-- Input data follows --

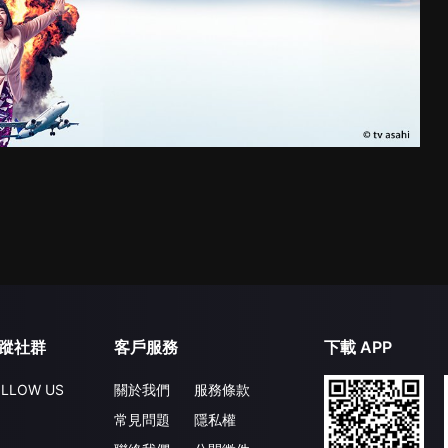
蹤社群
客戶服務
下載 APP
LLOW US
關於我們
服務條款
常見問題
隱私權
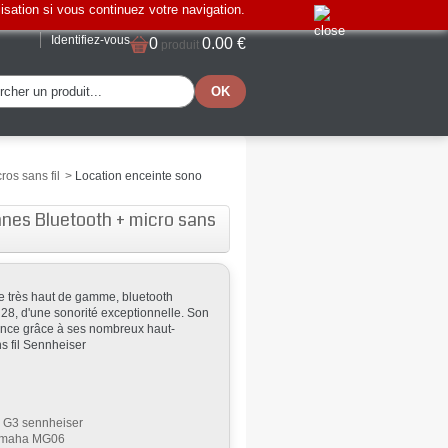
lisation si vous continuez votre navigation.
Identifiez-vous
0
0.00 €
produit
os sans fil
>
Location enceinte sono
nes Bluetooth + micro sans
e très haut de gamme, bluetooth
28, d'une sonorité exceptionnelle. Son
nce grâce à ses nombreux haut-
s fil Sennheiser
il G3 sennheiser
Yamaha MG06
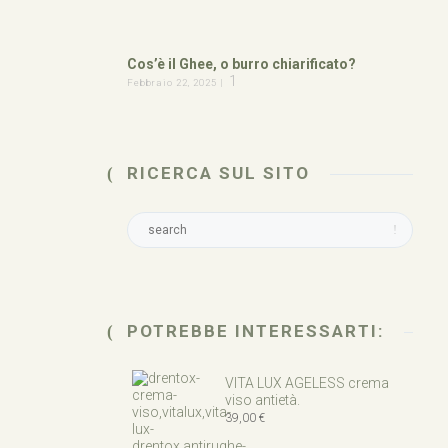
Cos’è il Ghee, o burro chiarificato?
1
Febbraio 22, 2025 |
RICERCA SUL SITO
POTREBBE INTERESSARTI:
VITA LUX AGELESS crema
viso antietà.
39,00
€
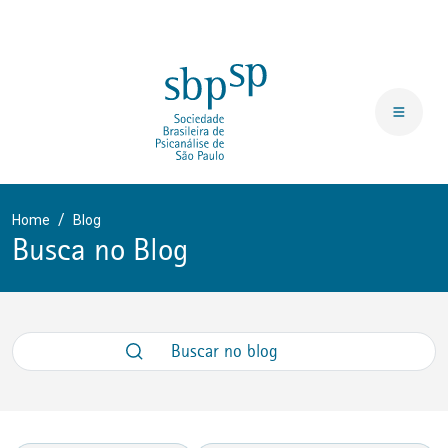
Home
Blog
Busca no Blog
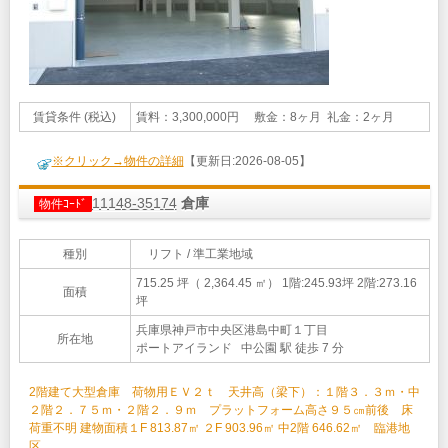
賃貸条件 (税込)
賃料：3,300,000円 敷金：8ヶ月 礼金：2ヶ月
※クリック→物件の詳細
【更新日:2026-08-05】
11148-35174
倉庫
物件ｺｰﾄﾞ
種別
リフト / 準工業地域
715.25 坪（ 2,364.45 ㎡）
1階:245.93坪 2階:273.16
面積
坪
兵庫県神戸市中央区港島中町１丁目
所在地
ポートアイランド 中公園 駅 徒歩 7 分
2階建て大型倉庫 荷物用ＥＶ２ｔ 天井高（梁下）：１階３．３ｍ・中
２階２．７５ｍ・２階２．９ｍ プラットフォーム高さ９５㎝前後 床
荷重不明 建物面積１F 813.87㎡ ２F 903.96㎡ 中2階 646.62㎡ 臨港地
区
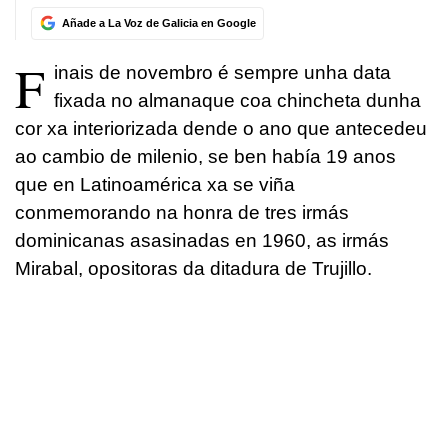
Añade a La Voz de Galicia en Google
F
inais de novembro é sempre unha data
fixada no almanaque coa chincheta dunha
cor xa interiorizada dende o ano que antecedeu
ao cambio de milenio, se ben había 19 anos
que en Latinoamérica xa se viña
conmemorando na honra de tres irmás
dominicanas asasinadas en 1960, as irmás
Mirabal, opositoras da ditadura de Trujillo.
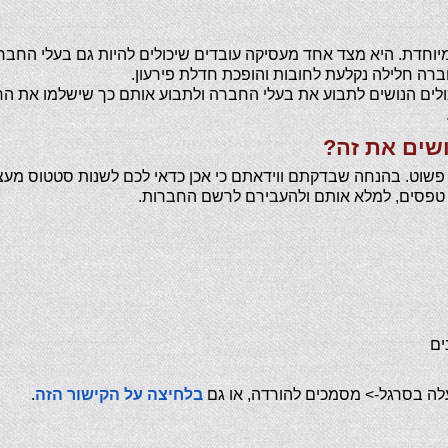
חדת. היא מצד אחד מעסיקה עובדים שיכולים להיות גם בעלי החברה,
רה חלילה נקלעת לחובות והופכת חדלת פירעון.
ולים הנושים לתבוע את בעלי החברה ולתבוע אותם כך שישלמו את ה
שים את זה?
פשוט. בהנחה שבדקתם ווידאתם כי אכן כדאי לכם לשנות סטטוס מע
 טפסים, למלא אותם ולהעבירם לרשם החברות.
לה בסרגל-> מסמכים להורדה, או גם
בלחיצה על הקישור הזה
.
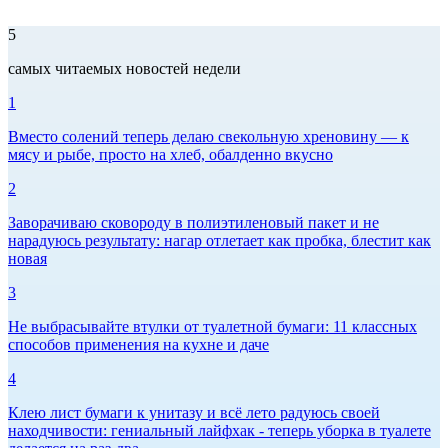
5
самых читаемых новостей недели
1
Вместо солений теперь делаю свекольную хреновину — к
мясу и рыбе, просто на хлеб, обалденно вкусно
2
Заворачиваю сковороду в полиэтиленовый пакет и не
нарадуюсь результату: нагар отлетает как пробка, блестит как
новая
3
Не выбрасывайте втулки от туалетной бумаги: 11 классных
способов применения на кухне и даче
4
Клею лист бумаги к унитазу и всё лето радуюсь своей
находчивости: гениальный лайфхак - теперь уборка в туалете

-- Input data concluded --

Now transcribe the lines above exactly, starting at the line containing "viso antietà." and ending at the line containing "ao cambio de milenio, se ben había 19 anos", both lines included, pictures excluded.

viso antietà.
39,00
€
Home
Blog
Busca no Blog
賃貸条件 (税込)
賃料：3,300,000円 敷金：8ヶ月 礼金：2ヶ月
※クリック→物件の詳細
【更新日:2026-08-05】
11148-35174
倉庫
物件ｺｰﾄﾞ
種別
リフト / 準工業地域
715.25 坪（ 2,364.45 ㎡）
1階:245.93坪 2階:273.16
面積
坪
兵庫県神戸市中央区港島中町１丁目
所在地
ポートアイランド 中公園 駅 徒歩 7 分
2階建て大型倉庫 荷物用ＥＶ２ｔ 天井高（梁下）：１階３．３ｍ・中
２階２．７５ｍ・２階２．９ｍ プラットフォーム高さ９５㎝前後 床
荷重不明 建物面積１F 813.87㎡ ２F 903.96㎡ 中2階 646.62㎡ 臨港地
区
Añade a La Voz de Galicia en Google
F
inais de novembro é sempre unha data
fixada no almanaque coa chincheta dunha
cor xa interiorizada dende o ano que antecedeu
ao cambio de milenio, se ben había 19 anos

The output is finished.